This is the week Aidan and Lincoln have been asking about for over a month. Counting down the weeks. And now the days.
We’re very excited over here. And I’m almost done making costumes….I just need to make Lincoln’s ears.
Aidan is so excited that he’s been practicing how he will say “Trick-or-Treat” and is considering the abbreviation, “T-o-T” (funny story…I’ll share it another time). And I couldn’t be happier.
It hasn’t always been like this.
Aidan’s 1st Halloween was non-existent. He wore a Halloween shirt. I had a migraine…which meant I was in bed, under the covers, in a dark room.
His 2nd Halloween… Aidan was a few months shy of 2 and wasn’t speaking.
He had a speech delay. But he knew exactly what to do…
…these were his exact words, “HI…MORE…PLEASE…BYE”
Those 4 words were HUGE for us at the time. So much so that I saved them with the above picture.
His 3rd Halloween I remember Aidan was a firefighter…
And, apparently this convo accompanied the above picture. But I honestly don’t remember it…so it musn’t have been one of our better days…
Aidan’s 4th Halloween is one that will forever be engrained to my memory…
It was the day he was discharged from outpatient counseling services (we attended weekly sessions in the hopes it would provide an outlet for Aidan, in turn having a positive influence on his behavior).
Aidan went to school as Waldo…
But he insisted on wearing his firefighter costume from the year before for Trick-or-Treating…
We met up with friends and family for Trick-or-Treating after Aidan’s last counseling session.
Circumstances weren’t working in our favor. Trick-or-Treating got delayed. It was past dinner time. And Aidan had been on edge since the morning.
It turned out that this…
…the act of a group of kids rushing to one door was too much for Aidan to handle.
In previous years, we had gone Trick-or-Treating with one other family. And we went to the doors WITH Aidan. And HE rang the door bell.

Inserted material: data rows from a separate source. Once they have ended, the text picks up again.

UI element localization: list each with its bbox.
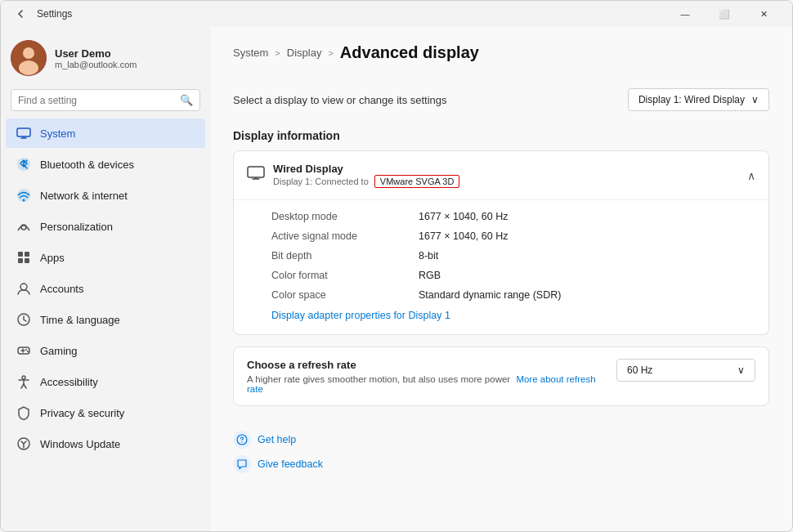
update-icon	[16, 436, 32, 452]
svg-rect-23	[248, 167, 264, 177]
color-space-value: Standard dynamic range (SDR)	[419, 289, 561, 301]
settings-window: Settings — ⬜ ✕ User Demo m_la	[0, 0, 793, 532]
svg-point-21	[22, 376, 25, 379]
svg-rect-12	[18, 258, 23, 263]
display-sub-prefix: Display 1: Connected to	[273, 177, 369, 186]
gaming-icon	[16, 342, 32, 359]
svg-point-2	[19, 60, 38, 75]
search-box[interactable]: 🔍	[11, 89, 200, 111]
sidebar-item-network-label: Network & internet	[40, 190, 128, 202]
color-format-value: RGB	[419, 270, 441, 281]
svg-point-19	[25, 349, 27, 351]
svg-point-20	[27, 351, 29, 352]
get-help-item[interactable]: Get help	[233, 431, 769, 449]
user-profile: User Demo m_lab@outlook.com	[1, 27, 210, 86]
maximize-button[interactable]: ⬜	[706, 1, 743, 27]
give-feedback-item[interactable]: Give feedback	[233, 455, 769, 473]
sidebar-item-apps-label: Apps	[40, 252, 65, 264]
sidebar: User Demo m_lab@outlook.com 🔍 System	[1, 27, 210, 531]
time-icon	[16, 311, 32, 328]
desktop-mode-value: 1677 × 1040, 60 Hz	[419, 211, 508, 222]
sidebar-item-apps[interactable]: Apps	[6, 243, 205, 272]
refresh-left: Choose a refresh rate A higher rate give…	[247, 359, 603, 394]
search-input[interactable]	[18, 95, 175, 106]
chevron-down-icon: ∨	[751, 94, 759, 105]
refresh-desc: A higher rate gives smoother motion, but…	[247, 374, 603, 394]
display-selector-dropdown[interactable]: Display 1: Wired Display ∨	[628, 88, 769, 111]
footer-links: Get help Give feedback	[210, 418, 792, 486]
user-email: m_lab@outlook.com	[55, 60, 137, 69]
adapter-properties-link[interactable]: Display adapter properties for Display 1	[271, 305, 450, 323]
breadcrumb-sep2: >	[328, 48, 333, 58]
sidebar-item-bluetooth[interactable]: Bluetooth & devices	[6, 150, 205, 179]
back-button[interactable]	[11, 4, 30, 24]
display-selector-value: Display 1: Wired Display	[638, 94, 745, 105]
refresh-rate-card: Choose a refresh rate A higher rate give…	[233, 346, 769, 406]
svg-rect-10	[18, 252, 23, 257]
sidebar-item-network[interactable]: Network & internet	[6, 181, 205, 210]
sidebar-item-accounts[interactable]: Accounts	[6, 274, 205, 303]
breadcrumb: System > Display > Advanced display	[233, 43, 769, 62]
window-controls: — ⬜ ✕	[666, 1, 782, 27]
svg-rect-13	[25, 258, 29, 263]
sidebar-item-time[interactable]: Time & language	[6, 305, 205, 334]
bit-depth-value: 8-bit	[419, 250, 438, 262]
sidebar-item-accessibility-label: Accessibility	[40, 376, 98, 388]
feedback-icon	[233, 455, 251, 473]
signal-mode-label: Active signal mode	[271, 230, 419, 242]
sidebar-item-system[interactable]: System	[6, 118, 205, 148]
display-selector-label: Select a display to view or change its s…	[233, 94, 447, 106]
network-icon	[16, 187, 32, 203]
color-format-label: Color format	[271, 270, 419, 281]
personalization-icon	[16, 218, 32, 235]
info-row-bit-depth: Bit depth 8-bit	[271, 246, 755, 266]
content-area: System > Display > Advanced display Sele…	[210, 27, 792, 531]
refresh-rate-dropdown[interactable]: 60 Hz ∨	[616, 359, 755, 382]
display-selector-row: Select a display to view or change its s…	[210, 77, 792, 123]
signal-mode-value: 1677 × 1040, 60 Hz	[419, 230, 508, 242]
card-header-left: Wired Display Display 1: Connected to VM…	[247, 163, 459, 188]
refresh-right: 60 Hz ∨	[616, 359, 755, 382]
display-info-section-label: Display information	[210, 123, 792, 150]
sidebar-item-update-label: Windows Update	[40, 438, 120, 450]
svg-rect-3	[17, 128, 30, 136]
system-icon	[16, 125, 32, 141]
svg-point-27	[241, 441, 242, 442]
sidebar-item-bluetooth-label: Bluetooth & devices	[40, 159, 134, 171]
svg-point-14	[20, 284, 27, 290]
titlebar: Settings — ⬜ ✕	[1, 1, 792, 27]
breadcrumb-display[interactable]: Display	[287, 47, 322, 59]
info-row-signal: Active signal mode 1677 × 1040, 60 Hz	[271, 226, 755, 246]
sidebar-item-personalization[interactable]: Personalization	[6, 212, 205, 241]
info-row-color-space: Color space Standard dynamic range (SDR)	[271, 285, 755, 305]
privacy-icon	[16, 405, 32, 421]
svg-rect-11	[25, 252, 29, 257]
bluetooth-icon	[16, 156, 32, 172]
avatar	[11, 40, 47, 76]
display-sub: Display 1: Connected to VMware SVGA 3D	[273, 175, 459, 188]
get-help-label[interactable]: Get help	[258, 434, 296, 445]
sidebar-item-privacy[interactable]: Privacy & security	[6, 398, 205, 427]
accounts-icon	[16, 280, 32, 297]
sidebar-item-accessibility[interactable]: Accessibility	[6, 367, 205, 396]
search-icon: 🔍	[180, 94, 193, 106]
give-feedback-label[interactable]: Give feedback	[258, 458, 323, 470]
minimize-button[interactable]: —	[666, 1, 704, 27]
display-info-card-header[interactable]: Wired Display Display 1: Connected to VM…	[234, 151, 768, 199]
accessibility-icon	[16, 373, 32, 390]
breadcrumb-system[interactable]: System	[233, 47, 268, 59]
page-header: System > Display > Advanced display	[210, 27, 792, 77]
sidebar-item-privacy-label: Privacy & security	[40, 407, 124, 419]
user-name: User Demo	[55, 47, 137, 60]
info-row-color-format: Color format RGB	[271, 266, 755, 285]
display-name: Wired Display	[273, 163, 459, 175]
page-title: Advanced display	[340, 43, 479, 62]
breadcrumb-sep1: >	[275, 48, 280, 58]
card-header-info: Wired Display Display 1: Connected to VM…	[273, 163, 459, 188]
sidebar-item-system-label: System	[40, 127, 75, 140]
sidebar-item-gaming[interactable]: Gaming	[6, 336, 205, 365]
refresh-title: Choose a refresh rate	[247, 359, 603, 371]
sidebar-item-windows-update[interactable]: Windows Update	[6, 429, 205, 458]
close-button[interactable]: ✕	[745, 1, 782, 27]
apps-icon	[16, 249, 32, 266]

The first hour of this fun activity involved Nolan walking behind the group with a screaming Aidan.
Nolan was eventually able to get Aidan to calm down. And the other kids were so great in adapting…they worked out who would ring the door bell in what order. This little bit of structure made a HUGE difference.
Aidan was able to keep track of when it was his turn, which was comforting for him.
Between that and his cousin, Aidan (and Nolan and I) were able to enjoy the rest of our time
collecting candy from strangers Trick-or-Treating…
The 5th year (last year) was a great success, despite the fact that we had been hit by Hurricane Sandy and Halloween had been canceled in NJ.
After however many days without power, we decided to wait out NJ’s black out in Massachusetts.
This meant new houses to visit and no large groups…it was just us…
…which was more than enough and absolutely perfect…
This year we are planning on Trick-or-Treating with our MA cousins. While I am a little nervous about how Aidan will do with a group of people, I am excited at the same time. Excited to see how he does. How he interacts. Adapts.
He has come so far. Progressed so much. Has a much better understanding of his feelings and how to effectively communicate them to me.
My mommy intuition tells me he’ll be just fine.
So, as you prepare for Trick-or-Treaters this week, I ask you to please keep this in mind….
…my oldest has SPD issues. All 3 of my kids are gluten and dairy free. Other children may have other issues. Issues far worse than ours.
Your response, your reaction, can make all the difference in a child’s (as well as a parent’s) evening.
Please don’t judge. Please be nice. And remember, it’s about the kids. Smile.